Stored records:
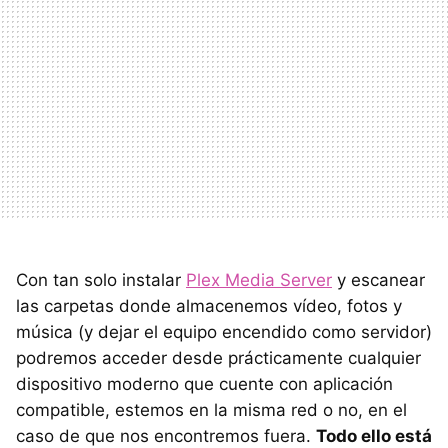
Con tan solo instalar
Plex Media Server
y escanear
las carpetas donde almacenemos vídeo, fotos y
música (y dejar el equipo encendido como servidor)
podremos acceder desde prácticamente cualquier
dispositivo moderno que cuente con aplicación
compatible, estemos en la misma red o no, en el
caso de que nos encontremos fuera.
Todo ello está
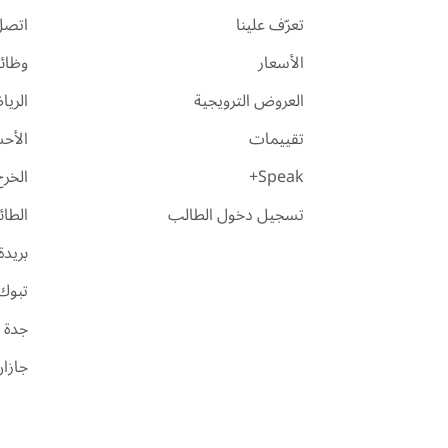
تعرّف علينا
اتصل 
الأسعار
وظائ
العروض الترويجية
الري
تقييمات
الأح
Speak+
الخرج
تسجيل دخول الطالب
الطا
بريدة
تبوك
جدة
جازا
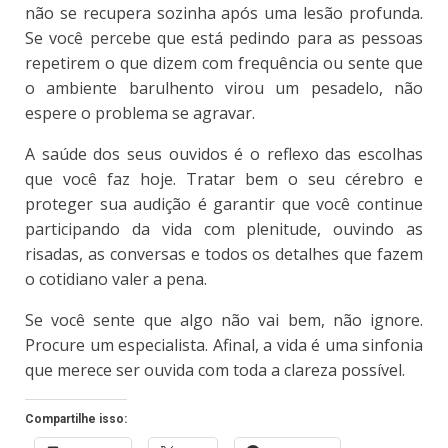
não se recupera sozinha após uma lesão profunda.
Se você percebe que está pedindo para as pessoas
repetirem o que dizem com frequência ou sente que
o ambiente barulhento virou um pesadelo, não
espere o problema se agravar.
A saúde dos seus ouvidos é o reflexo das escolhas
que você faz hoje. Tratar bem o seu cérebro e
proteger sua audição é garantir que você continue
participando da vida com plenitude, ouvindo as
risadas, as conversas e todos os detalhes que fazem
o cotidiano valer a pena.
Se você sente que algo não vai bem, não ignore.
Procure um especialista. Afinal, a vida é uma sinfonia
que merece ser ouvida com toda a clareza possível.
Compartilhe isso:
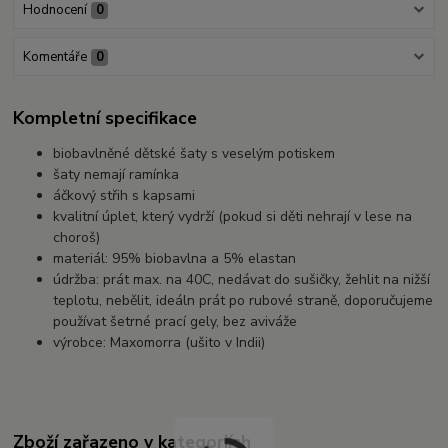
Hodnocení
0
Komentáře
0
Kompletní specifikace
biobavlněné dětské šaty s veselým potiskem
šaty nemají ramínka
áčkový střih s kapsami
kvalitní úplet, který vydrží (pokud si děti nehrají v lese na
choroš)
materiál: 95% biobavlna a 5% elastan
údržba: prát max. na 40C, nedávat do sušičky, žehlit na nižší
teplotu, nebělit, ideáln prát po rubové straně, doporučujeme
používat šetrné prací gely, bez aviváže
výrobce: Maxomorra (ušito v Indii)
Zboží zařazeno v kategoriích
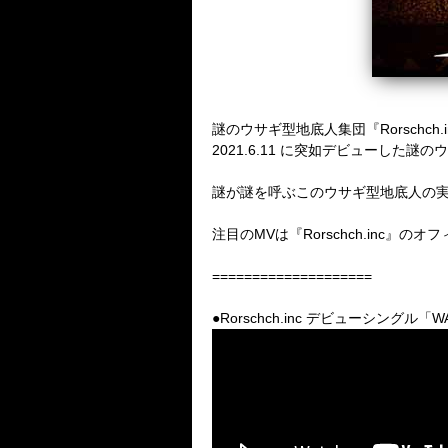
謎のウサギ型地底人集団
『
Rorsch
2021.6.11 に突如デビューした謎
謎が謎を呼ぶこのウサギ型地底人の
注目のMVは
『
Rorschch.inc』の
====================
●Rorschch.inc デビューシングル「WA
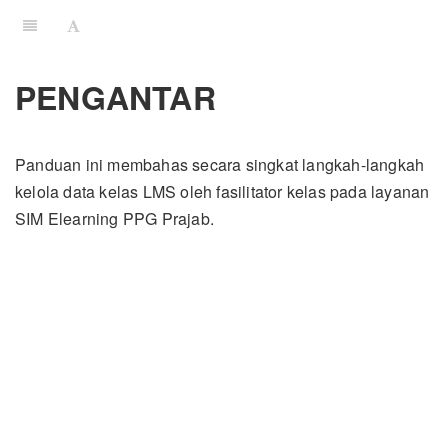
PENGANTAR
Panduan ini membahas secara singkat langkah-langkah
kelola data kelas LMS oleh fasilitator kelas pada layanan
SIM Elearning PPG Prajab.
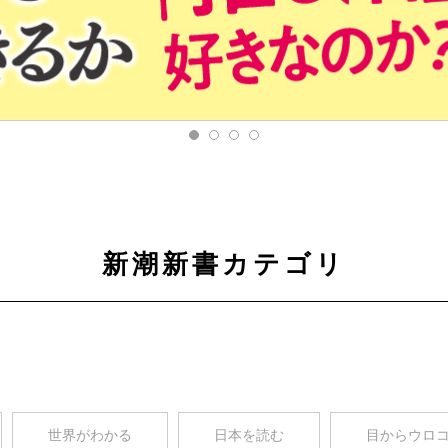
新潮新書カテゴリ
世界がわかる
日本を読む
目からウロ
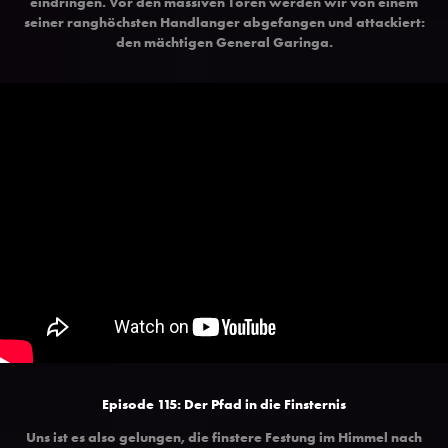
eindringen. Vor den massiven Toren werden wir von einem
seiner ranghöchsten Handlanger abgefangen und attackiert:
den mächtigen General Garinga.
Episode 115: Der Pfad in die Finsternis
Uns ist es also gelungen, die finstere Festung im Himmel nach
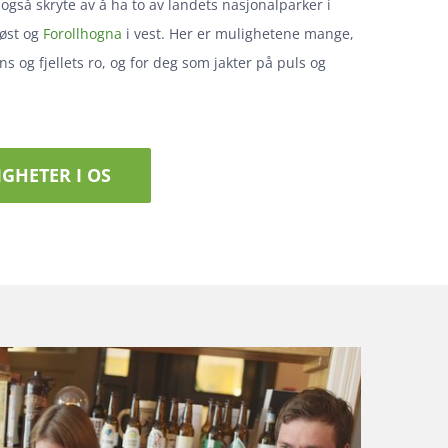
 også skryte av å ha to av landets nasjonalparker i
 øst og
Forollhogna
i vest. Her er mulighetene mange,
 og fjellets ro, og for deg som jakter på puls og
GHETER I OS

ABOUT THIS EXERCISE: Without including any picture, restate every entry above exactly.

FINISHED TASK:
Con tan solo instalar
Plex Media Server
y escanear
las carpetas donde almacenemos vídeo, fotos y
música (y dejar el equipo encendido como servidor)
podremos acceder desde prácticamente cualquier
dispositivo moderno que cuente con aplicación
compatible, estemos en la misma red o no, en el
caso de que nos encontremos fuera.
Todo ello está
تعرّف علينا
اتصل 
الأسعار
وظائ
العروض الترويجية
الري
تقييمات
الأح
Speak+
الخرج
تسجيل دخول الطالب
الطا
بريدة
تبوك
جدة
جازا
não se recupera sozinha após uma lesão profunda.
Se você percebe que está pedindo para as pessoas
repetirem o que dizem com frequência ou sente que
o ambiente barulhento virou um pesadelo, não
espere o problema se agravar.
A saúde dos seus ouvidos é o reflexo das escolhas
que você faz hoje. Tratar bem o seu cérebro e
proteger sua audição é garantir que você continue
participando da vida com plenitude, ouvindo as
risadas, as conversas e todos os detalhes que fazem
o cotidiano valer a pena.
Se você sente que algo não vai bem, não ignore.
Procure um especialista. Afinal, a vida é uma sinfonia
que merece ser ouvida com toda a clareza possível.
Compartilhe isso:
Hodnocení
0
Komentáře
0
Kompletní specifikace
biobavlněné dětské šaty s veselým potiskem
šaty nemají ramínka
áčkový střih s kapsami
kvalitní úplet, který vydrží (pokud si děti nehrají v lese na
choroš)
materiál: 95% biobavlna a 5% elastan
údržba: prát max. na 40C, nedávat do sušičky, žehlit na nižší
teplotu, nebělit, ideáln prát po rubové straně, doporučujeme
používat šetrné prací gely, bez aviváže
výrobce: Maxomorra (ušito v Indii)
Zboží zařazeno v kategoriích
謎のウサギ型地底人集団
『
Rorsch
2021.6.11 に突如デビューした謎
謎が謎を呼ぶこのウサギ型地底人の
注目のMVは
『
Rorschch.inc』の
====================
●Rorschch.inc デビューシングル「WA
PENGANTAR
Panduan ini membahas secara singkat langkah-langkah
kelola data kelas LMS oleh fasilitator kelas pada layanan
SIM Elearning PPG Prajab.
新潮新書カテゴリ
世界がわかる
日本を読む
目からウロ
eindringen. Vor den massiven Toren werden wir von einem
seiner ranghöchsten Handlanger abgefangen und attackiert:
den mächtigen General Garinga.
Episode 115: Der Pfad in die Finsternis
Uns ist es also gelungen, die finstere Festung im Himmel nach
 også skryte av å ha to av landets nasjonalparker i
 øst og
Forollhogna
i vest. Her er mulighetene mange,
 og fjellets ro, og for deg som jakter på puls og
GHETER I OS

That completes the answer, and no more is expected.